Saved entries
--

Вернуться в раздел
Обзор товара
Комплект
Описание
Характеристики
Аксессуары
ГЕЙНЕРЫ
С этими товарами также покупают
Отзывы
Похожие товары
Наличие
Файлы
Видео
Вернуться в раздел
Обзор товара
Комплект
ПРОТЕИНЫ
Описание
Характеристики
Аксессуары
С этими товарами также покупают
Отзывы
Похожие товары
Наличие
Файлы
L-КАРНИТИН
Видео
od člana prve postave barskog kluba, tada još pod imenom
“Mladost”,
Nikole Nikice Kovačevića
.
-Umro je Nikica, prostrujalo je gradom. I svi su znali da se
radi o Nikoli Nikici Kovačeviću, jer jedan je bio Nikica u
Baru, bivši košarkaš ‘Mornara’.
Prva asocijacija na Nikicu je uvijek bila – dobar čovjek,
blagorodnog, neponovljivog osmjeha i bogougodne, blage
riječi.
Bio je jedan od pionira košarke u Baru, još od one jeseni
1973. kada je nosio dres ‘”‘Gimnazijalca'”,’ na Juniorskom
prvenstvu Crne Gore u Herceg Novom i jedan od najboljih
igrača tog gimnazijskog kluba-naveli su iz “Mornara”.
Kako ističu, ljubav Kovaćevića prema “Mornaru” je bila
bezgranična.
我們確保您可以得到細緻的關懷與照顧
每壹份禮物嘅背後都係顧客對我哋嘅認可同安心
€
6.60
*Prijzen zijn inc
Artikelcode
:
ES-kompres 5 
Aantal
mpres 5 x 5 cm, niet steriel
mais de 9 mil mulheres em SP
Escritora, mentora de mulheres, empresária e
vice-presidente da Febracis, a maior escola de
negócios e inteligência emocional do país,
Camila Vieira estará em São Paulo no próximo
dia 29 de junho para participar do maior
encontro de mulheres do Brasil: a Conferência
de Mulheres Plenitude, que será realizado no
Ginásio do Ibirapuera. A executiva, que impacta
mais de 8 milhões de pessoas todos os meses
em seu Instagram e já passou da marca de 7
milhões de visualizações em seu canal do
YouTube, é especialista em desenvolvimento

--

All of the entries are to be transcribed exactly.

Вернуться в раздел
Обзор товара
Комплект
Описание
Характеристики
Аксессуары
ГЕЙНЕРЫ
С этими товарами также покупают
Отзывы
Похожие товары
Наличие
Файлы
Видео
Вернуться в раздел
Обзор товара
Комплект
ПРОТЕИНЫ
Описание
Характеристики
Аксессуары
С этими товарами также покупают
Отзывы
Похожие товары
Наличие
Файлы
L-КАРНИТИН
Видео
od člana prve postave barskog kluba, tada još pod imenom
“Mladost”,
Nikole Nikice Kovačevića
.
-Umro je Nikica, prostrujalo je gradom. I svi su znali da se
radi o Nikoli Nikici Kovačeviću, jer jedan je bio Nikica u
Baru, bivši košarkaš ‘Mornara’.
Prva asocijacija na Nikicu je uvijek bila – dobar čovjek,
blagorodnog, neponovljivog osmjeha i bogougodne, blage
riječi.
Bio je jedan od pionira košarke u Baru, još od one jeseni
1973. kada je nosio dres ‘”‘Gimnazijalca'”,’ na Juniorskom
prvenstvu Crne Gore u Herceg Novom i jedan od najboljih
igrača tog gimnazijskog kluba-naveli su iz “Mornara”.
Kako ističu, ljubav Kovaćevića prema “Mornaru” je bila
bezgranična.
我們確保您可以得到細緻的關懷與照顧
每壹份禮物嘅背後都係顧客對我哋嘅認可同安心
€
6.60
*Prijzen zijn inc
Artikelcode
:
ES-kompres 5 
Aantal
mpres 5 x 5 cm, niet steriel
mais de 9 mil mulheres em SP
Escritora, mentora de mulheres, empresária e
vice-presidente da Febracis, a maior escola de
negócios e inteligência emocional do país,
Camila Vieira estará em São Paulo no próximo
dia 29 de junho para participar do maior
encontro de mulheres do Brasil: a Conferência
de Mulheres Plenitude, que será realizado no
Ginásio do Ibirapuera. A executiva, que impacta
mais de 8 milhões de pessoas todos os meses
em seu Instagram e já passou da marca de 7
milhões de visualizações em seu canal do
YouTube, é especialista em desenvolvimento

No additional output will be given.